Keep these tips and pearls from dermatology experts in mind for your next appointment.
Tip 1: The General Skin Check, Step by Step
For us in dermatology, a full skin examination/skin cancer surveillance is akin to a yearly physical. Here are some things we should always consider:
1) Review the patient’s past records and past notes beforehand if possible. Make a mental note to follow up on any outstanding issues (eg, biopsy results, surgical experience/results, response to medical treatment, important life events that were coming up, patient communications in the electronic medical record).
2) Give the patient time to undress and place a gown on. Knock and ask permission before entering the room.
3) Introduce yourself and greet the patient warmly. Acknowledge and greet family members/guests that the patient has brought with them into the room.
4) Introduce the members of your team that are with you today (eg, scribe, student, resident, nurse).
5) Sanitize your hands before entering the room, before examining the patient, after examining the patient, and after exiting the room. Make sure to use proper personal protective equipment such as gloves, masks, and eyewear.
6) After general pleasantries and small talk, ask the patient about their dermatologic concerns, both the reason for today’s appointment and any other general concerns. Follow up on any outstanding issues noted in the patient’s records.
7) Let the patient know when you are going to transition to the physical examination part of the visit.
8) Systematically examine and palpate the patient’s entire skin, paying close attention to the patient’s comfort and body language. Narrate your exam, especially when the patient cannot see you (ie, examination of back and posterior legs). Take the opportunity to educate the patient during their exam as well (eg, skin cancer statistics, the ABCDEs of melanoma, how to spot a seborrheic keratosis).
9) Ask permission before looking at sensitive areas such as the scalp and around undergarments, and ask the patient if they have any concerns underneath their undergarments.
10) Let the patient know what you have found/diagnosed and what you recommend for treatment or management. It is important to explain in simple, straightforward, and easy-to-understand language.

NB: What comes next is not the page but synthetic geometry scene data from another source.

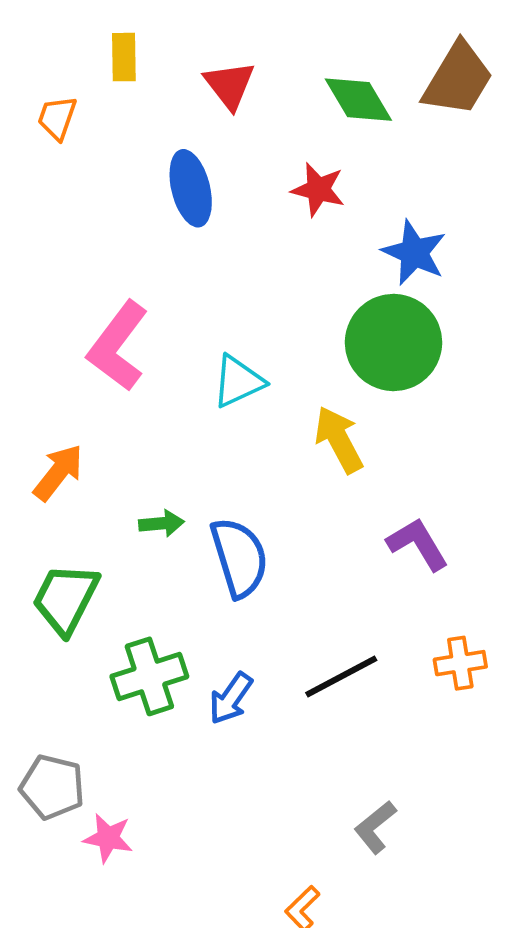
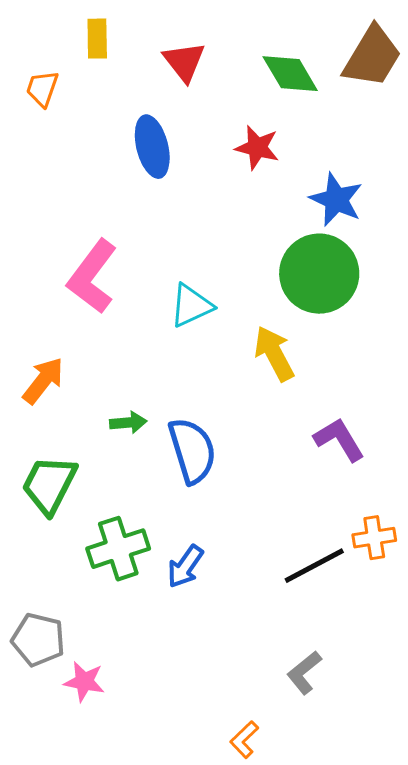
black line: (341, 676) -> (314, 566), moved

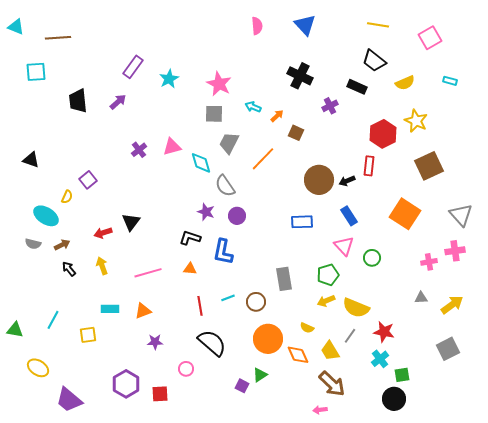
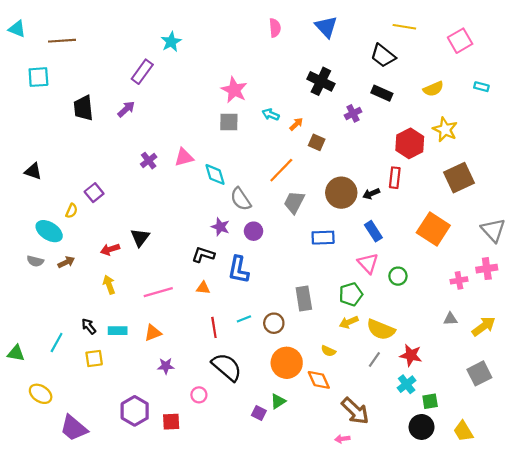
black trapezoid: (374, 61) -> (383, 56), moved
cyan star: (169, 79) -> (171, 42), moved
gray trapezoid: (229, 143) -> (294, 202), moved
black arrow: (69, 269) -> (89, 326), moved
yellow trapezoid: (330, 351) -> (463, 431), moved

11) Allow the patient time to digest the information and make a choice for themself. Ask if they have any other concerns or if anything was not clear.
12) Let the patient know the next steps (ie, are you coming back into the room once they are dressed, should they go straight to check out, where their prescriptions were sent).
13) Thank the patient for coming in and let them know when you anticipate seeing them again (ie, next appointment). Always let the patient know to contact you or schedule an appointment sooner if a concern does arrive before their scheduled appointment. If asynchronous telehealth is an option, be sure to mention that as a contact method as well.
Dr William W. Huang
Tip 2: Acrylic Glue to the Rescue
I recommend using acrylic glue for fissures on hands and feet, as well as using on cuticles of people with habit tic deformity. It’s a simple method that really works great. I just always warn people not to glue their fingers together when applying!
Dr Jules Lipoff
Tip 3: Watch Your Language
Patients and the general public get the wrong impression and are grossly misinformed when we use the term toxin to denote the botulinum toxins. We do not administer onabotulinumtoxinA as a neurotoxin any more than we administer acetaminophen as a hepatotoxin.
Dr Kevin C. Smith
Niagara Falls, Ontario, Canada
Tip 4: Chronic Conditions Counseling
Chronic conditions such as atopic dermatitis and psoriasis need a 365-day a year maintenance plan, not just a 5-day treatment plan.